Data Quality & Validation
- Evolve our Python-based QC engine that validates data pre- and post-annotation
- Implement checks for IMU-video time synchronization, sensor health, and measurement consistency
- Apply digital signal processing techniques to identify sensor failures, connectivity issues, and measurement irregularities.
- Develop validation logic comparing annotations against sensor data to ensure temporal alignment.
Analysis & Troubleshooting
- Perform ad-hoc analysis on ~1,200+ workout tasks to classify failure modes
- Identify whether issues stem from pipeline bugs, sensor problems, or annotation errors
- Prioritize engineering work based on data quality impact and coordinate with annotation team on fixes
Tooling and Visualization
- Maintain and extend our NextJS UI serving annotators, data scientists, and stakeholders
- Create visualizations (Chart.js) for QC metrics and signal analysis
- Integrate with LabelStudio annotation interface
What You Bring
Required
- Strong Python programming skills, particularly for data processing pipelines
- Experience with time-series data and digital signal processing
- Comfortable working in Linux environments and deploying/monitoring remote services
- Ability to debug complex multi-component systems (sensors, video, networks, sync)

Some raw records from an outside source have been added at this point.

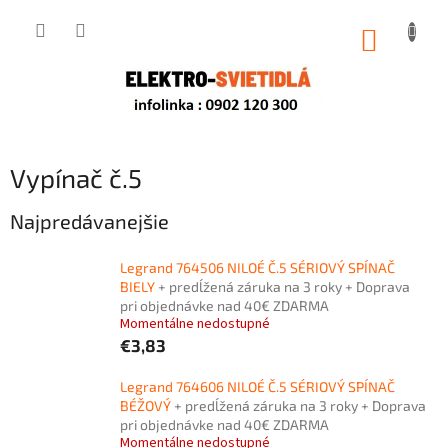
Prejsť
na
NÁKUP
obsah
KOŠÍK
Vypínač č.5
Najpredávanejšie
Legrand 764506 NILOÉ Č.5 SÉRIOVÝ SPÍNAČ
BIELY
+ predĺžená záruka na 3 roky + Doprava
pri objednávke nad 40€ ZDARMA
Momentálne nedostupné
€3,83
Legrand 764606 NILOÉ Č.5 SÉRIOVÝ SPÍNAČ
BÉŽOVÝ
+ predĺžená záruka na 3 roky + Doprava
pri objednávke nad 40€ ZDARMA
Momentálne nedostupné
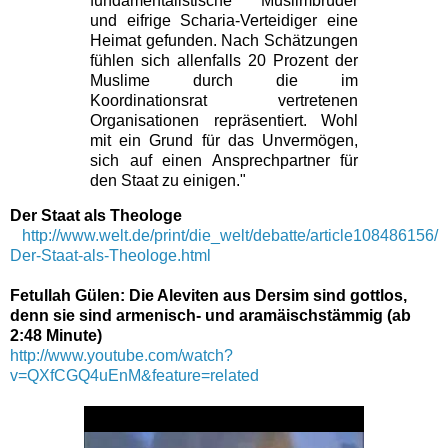
fundamentalistische Muslimbrüder
und eifrige Scharia-Verteidiger eine
Heimat gefunden. Nach Schätzungen
fühlen sich allenfalls 20 Prozent der
Muslime durch die im
Koordinationsrat vertretenen
Organisationen repräsentiert. Wohl
mit ein Grund für das Unvermögen,
sich auf einen Ansprechpartner für
den Staat zu einigen."
Der Staat als Theologe
http://www.welt.de/print/die_welt/debatte/article108486156/
Der-Staat-als-Theologe.html
Fetullah Gülen: Die Aleviten aus Dersim sind gottlos,
denn sie sind armenisch- und aramäischstämmig (ab
2:48 Minute)
http://www.youtube.com/watch?
v=QXfCGQ4uEnM&feature=related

- Data quality mindset: designing validation rules, tracking metrics, investigating anomalies
- SQL/database experience for managing pipeline metadata
Highly Valued
- Video processing experience (RTSP streams, encoding, OCR)
- Working with sensor/IoT data and handling connectivity challenges
- NextJS or modern web frameworks for data tooling
- DevOps practices: containerization, monitoring, logging, alerting
- Experience with annotation pipelines and ML training data workflows
- Background in biomechanics, sports science, or wearable sensors
Tech Stack
- Languages: Python (primary), JavaScript/TypeScript (NextJS UI)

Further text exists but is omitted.